I recently attended a great event.  A marketing company offered $3,000 to the start-up with the best idea – an idea they had only 3 minutes to explain.  This was a competition for companies looking for angel or venture funding. 

As the dozen companies put out their ideas, which ones do you think the 100+ event attendees most backed?  Quite simply, they were the ideas that allowed the audience to imagine doing something currently well known better, faster and cheaper.  The audience members had a fast, positive, visceral favorable reaction to the ideas that Defended & Extended existing behavior.  When it came to thinking about giving away money, they were most ready to support an idea that took the least effort to develop.

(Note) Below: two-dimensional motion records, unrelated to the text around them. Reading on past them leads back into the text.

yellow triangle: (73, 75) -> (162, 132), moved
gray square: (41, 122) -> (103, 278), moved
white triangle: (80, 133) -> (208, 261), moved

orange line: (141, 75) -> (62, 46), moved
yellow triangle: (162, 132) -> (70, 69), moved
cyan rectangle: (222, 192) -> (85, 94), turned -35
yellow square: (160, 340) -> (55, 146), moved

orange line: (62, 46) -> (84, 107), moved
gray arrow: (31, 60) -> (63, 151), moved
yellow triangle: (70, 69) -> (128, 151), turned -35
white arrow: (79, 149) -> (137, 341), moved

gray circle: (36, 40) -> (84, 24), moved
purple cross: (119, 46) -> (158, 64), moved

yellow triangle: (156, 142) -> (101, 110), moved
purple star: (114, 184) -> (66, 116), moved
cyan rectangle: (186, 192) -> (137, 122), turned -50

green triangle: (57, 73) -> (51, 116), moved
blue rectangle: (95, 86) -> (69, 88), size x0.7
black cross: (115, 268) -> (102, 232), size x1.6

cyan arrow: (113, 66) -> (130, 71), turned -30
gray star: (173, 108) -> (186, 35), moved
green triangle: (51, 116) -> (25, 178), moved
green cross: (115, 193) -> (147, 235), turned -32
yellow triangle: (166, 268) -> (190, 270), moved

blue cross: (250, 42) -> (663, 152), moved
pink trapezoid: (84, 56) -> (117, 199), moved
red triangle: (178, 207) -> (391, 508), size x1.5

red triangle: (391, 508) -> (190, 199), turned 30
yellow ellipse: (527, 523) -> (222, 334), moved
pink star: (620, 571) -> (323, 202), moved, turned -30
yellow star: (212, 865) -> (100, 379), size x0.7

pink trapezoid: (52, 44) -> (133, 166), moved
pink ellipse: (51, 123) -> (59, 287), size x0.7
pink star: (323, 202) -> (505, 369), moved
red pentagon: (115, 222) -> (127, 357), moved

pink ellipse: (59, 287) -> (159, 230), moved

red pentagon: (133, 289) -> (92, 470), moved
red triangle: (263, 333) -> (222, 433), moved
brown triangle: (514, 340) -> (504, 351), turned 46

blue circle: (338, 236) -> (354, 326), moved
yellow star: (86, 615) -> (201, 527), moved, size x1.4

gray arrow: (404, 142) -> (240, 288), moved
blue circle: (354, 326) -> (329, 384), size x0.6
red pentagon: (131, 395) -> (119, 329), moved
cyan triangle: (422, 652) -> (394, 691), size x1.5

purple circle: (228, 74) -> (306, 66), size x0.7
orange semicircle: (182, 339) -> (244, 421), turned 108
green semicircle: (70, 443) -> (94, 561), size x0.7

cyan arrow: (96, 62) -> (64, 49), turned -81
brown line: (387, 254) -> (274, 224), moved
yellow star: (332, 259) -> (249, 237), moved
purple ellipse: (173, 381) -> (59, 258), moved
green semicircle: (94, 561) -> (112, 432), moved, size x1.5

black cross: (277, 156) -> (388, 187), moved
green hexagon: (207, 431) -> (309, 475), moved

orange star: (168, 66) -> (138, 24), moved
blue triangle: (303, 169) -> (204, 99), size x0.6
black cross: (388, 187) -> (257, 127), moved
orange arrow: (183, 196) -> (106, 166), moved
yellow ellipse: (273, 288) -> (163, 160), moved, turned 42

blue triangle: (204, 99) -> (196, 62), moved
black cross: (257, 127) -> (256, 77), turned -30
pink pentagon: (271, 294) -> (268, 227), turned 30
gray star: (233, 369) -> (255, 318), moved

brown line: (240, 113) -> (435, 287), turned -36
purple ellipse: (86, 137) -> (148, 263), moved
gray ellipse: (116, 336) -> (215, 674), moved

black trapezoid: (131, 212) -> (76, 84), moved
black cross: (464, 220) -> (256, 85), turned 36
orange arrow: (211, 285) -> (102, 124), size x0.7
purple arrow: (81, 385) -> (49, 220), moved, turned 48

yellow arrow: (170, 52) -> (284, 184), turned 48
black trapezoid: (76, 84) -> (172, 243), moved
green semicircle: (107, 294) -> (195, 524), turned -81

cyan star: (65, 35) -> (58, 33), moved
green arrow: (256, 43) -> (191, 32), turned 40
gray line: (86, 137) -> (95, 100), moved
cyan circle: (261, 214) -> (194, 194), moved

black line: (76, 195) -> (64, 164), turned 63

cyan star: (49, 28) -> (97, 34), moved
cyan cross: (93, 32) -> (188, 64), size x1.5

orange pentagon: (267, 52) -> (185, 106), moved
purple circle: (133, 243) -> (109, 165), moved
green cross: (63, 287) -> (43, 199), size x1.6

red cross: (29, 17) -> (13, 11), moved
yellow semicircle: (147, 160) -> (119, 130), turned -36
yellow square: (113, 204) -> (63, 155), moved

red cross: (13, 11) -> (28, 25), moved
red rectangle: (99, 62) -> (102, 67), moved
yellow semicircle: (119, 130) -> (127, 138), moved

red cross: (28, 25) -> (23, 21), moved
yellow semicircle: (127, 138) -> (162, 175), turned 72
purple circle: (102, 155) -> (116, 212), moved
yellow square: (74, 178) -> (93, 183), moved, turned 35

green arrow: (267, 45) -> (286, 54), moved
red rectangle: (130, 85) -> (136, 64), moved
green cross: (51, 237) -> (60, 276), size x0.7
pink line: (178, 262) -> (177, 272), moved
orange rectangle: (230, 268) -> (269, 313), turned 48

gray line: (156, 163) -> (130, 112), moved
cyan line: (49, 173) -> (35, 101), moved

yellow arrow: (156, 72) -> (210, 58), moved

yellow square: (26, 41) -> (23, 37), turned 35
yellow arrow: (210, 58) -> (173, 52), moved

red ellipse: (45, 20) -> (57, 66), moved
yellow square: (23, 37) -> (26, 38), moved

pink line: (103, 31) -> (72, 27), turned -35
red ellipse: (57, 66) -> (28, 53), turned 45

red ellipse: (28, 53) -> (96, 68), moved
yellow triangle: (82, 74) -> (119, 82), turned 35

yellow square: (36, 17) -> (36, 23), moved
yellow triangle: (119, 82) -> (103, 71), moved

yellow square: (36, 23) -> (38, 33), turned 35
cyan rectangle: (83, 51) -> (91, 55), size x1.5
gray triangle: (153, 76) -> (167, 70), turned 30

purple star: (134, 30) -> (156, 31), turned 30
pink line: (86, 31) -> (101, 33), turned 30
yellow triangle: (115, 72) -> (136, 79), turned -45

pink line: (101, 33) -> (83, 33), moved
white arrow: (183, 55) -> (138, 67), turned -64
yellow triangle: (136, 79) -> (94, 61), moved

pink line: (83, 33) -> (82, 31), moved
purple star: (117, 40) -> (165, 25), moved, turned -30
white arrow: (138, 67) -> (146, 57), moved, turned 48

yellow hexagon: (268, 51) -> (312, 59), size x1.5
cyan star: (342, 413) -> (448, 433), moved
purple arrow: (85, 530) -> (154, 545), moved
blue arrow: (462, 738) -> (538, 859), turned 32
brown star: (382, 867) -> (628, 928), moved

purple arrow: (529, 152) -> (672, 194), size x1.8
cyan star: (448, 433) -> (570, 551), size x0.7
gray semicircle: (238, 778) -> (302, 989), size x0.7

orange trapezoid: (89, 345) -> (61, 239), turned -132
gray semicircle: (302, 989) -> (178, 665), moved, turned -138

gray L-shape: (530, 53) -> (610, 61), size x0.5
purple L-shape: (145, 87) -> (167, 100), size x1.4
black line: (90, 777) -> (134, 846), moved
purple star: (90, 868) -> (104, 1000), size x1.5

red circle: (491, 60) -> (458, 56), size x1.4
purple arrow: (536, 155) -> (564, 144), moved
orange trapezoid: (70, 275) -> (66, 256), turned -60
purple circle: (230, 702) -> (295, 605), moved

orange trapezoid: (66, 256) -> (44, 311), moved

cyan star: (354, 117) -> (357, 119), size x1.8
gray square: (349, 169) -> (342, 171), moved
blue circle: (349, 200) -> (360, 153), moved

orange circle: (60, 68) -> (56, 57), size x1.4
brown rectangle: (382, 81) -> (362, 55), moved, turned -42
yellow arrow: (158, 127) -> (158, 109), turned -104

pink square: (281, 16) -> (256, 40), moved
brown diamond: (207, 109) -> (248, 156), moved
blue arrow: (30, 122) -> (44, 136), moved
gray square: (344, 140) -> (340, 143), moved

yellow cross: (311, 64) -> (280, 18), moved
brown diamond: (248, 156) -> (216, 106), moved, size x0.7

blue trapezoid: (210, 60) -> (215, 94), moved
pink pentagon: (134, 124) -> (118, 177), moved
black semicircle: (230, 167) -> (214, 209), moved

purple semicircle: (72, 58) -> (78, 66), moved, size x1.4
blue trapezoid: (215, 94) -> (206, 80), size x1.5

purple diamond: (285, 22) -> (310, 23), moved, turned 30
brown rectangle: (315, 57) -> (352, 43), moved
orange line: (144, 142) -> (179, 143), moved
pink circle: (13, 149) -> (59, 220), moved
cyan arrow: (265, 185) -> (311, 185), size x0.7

The fact is that upon further discussion, the Defend & Extend ideas looked to have a fairly short half-life.  Many of the other ideas showed greater long-term value, but they would require finding early angel customers, and white space to actually test the idea and develop a valid implementation.  Many audience members could not see past the development problems, and were unwilling to fund White Space for these ideas to possibly flourish.

We all are susceptible to More, Better, Faster.  We all have our Lock-ins, and we quickly recognize and accept things which Defend & Extend existing behavior.  If we don’t Disrupt ourselves, we’ll never really think about new solutions – and never grow the way we all can.  And we’re very susceptible to favoring ideas we see as easy – rather than the ones with greatest potential value.